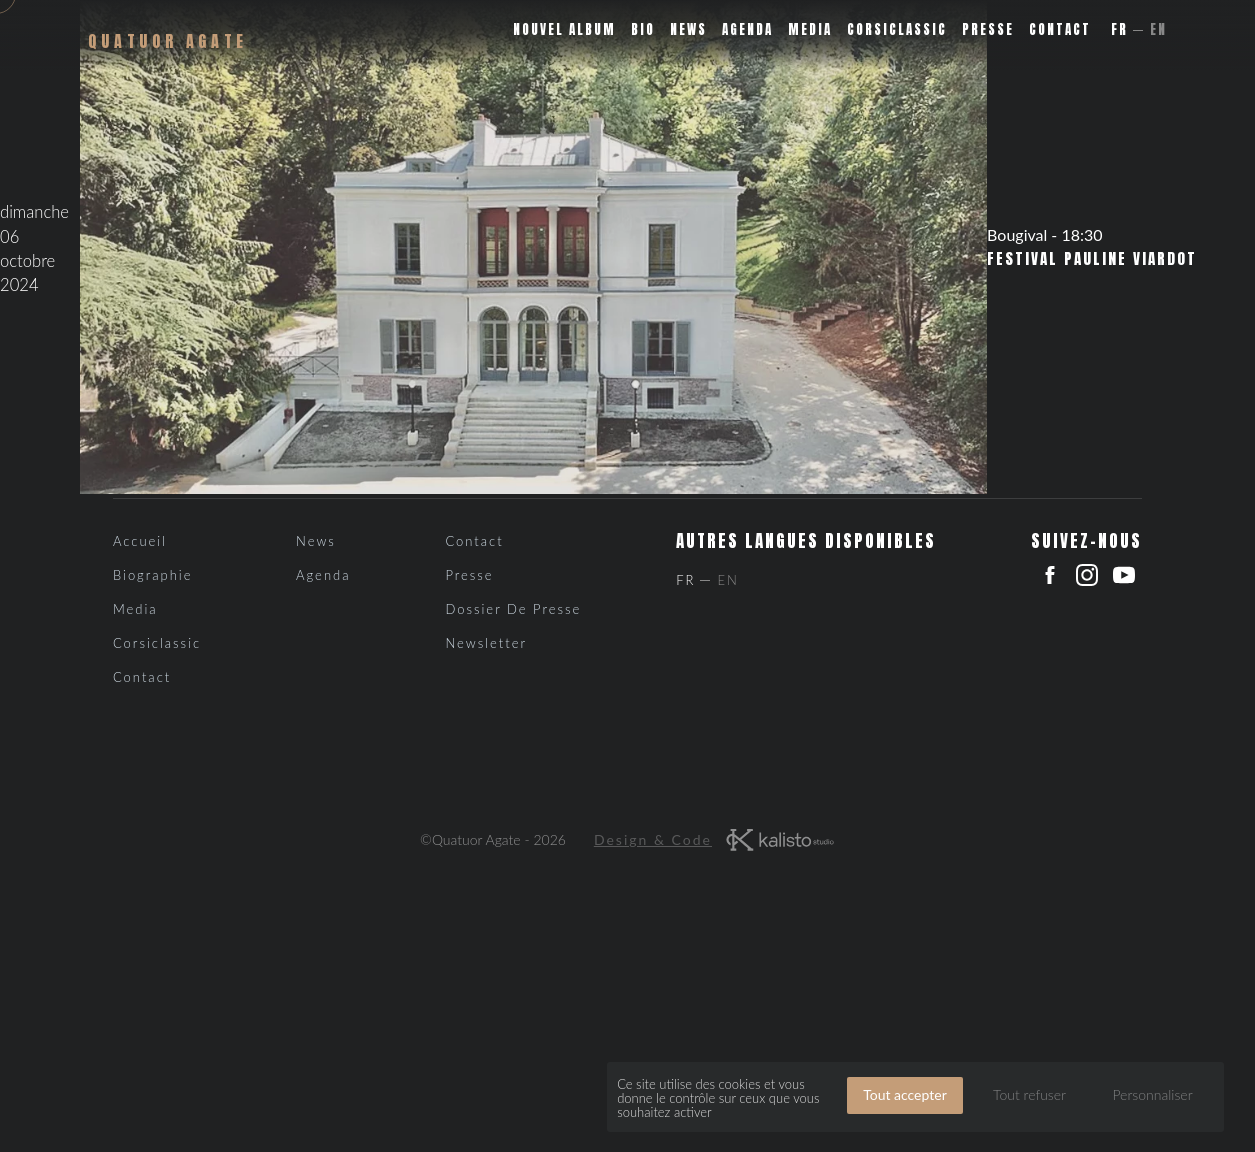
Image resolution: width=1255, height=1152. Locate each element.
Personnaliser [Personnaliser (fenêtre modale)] (1152, 1094)
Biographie (153, 575)
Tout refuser (1029, 1094)
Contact (1060, 29)
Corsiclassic (897, 29)
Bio (643, 29)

===

DESCRIPTION OF THE TASK — Would you please restate the records word for word, excluding any images?

SOLVED PROBLEM —
Image resolution: width=1255, height=1152. Locate each element.
Personnaliser [Personnaliser (fenêtre modale)] (1152, 1094)
Biographie (153, 575)
Tout refuser (1029, 1094)
Contact (1060, 29)
Corsiclassic (897, 29)
Bio (643, 29)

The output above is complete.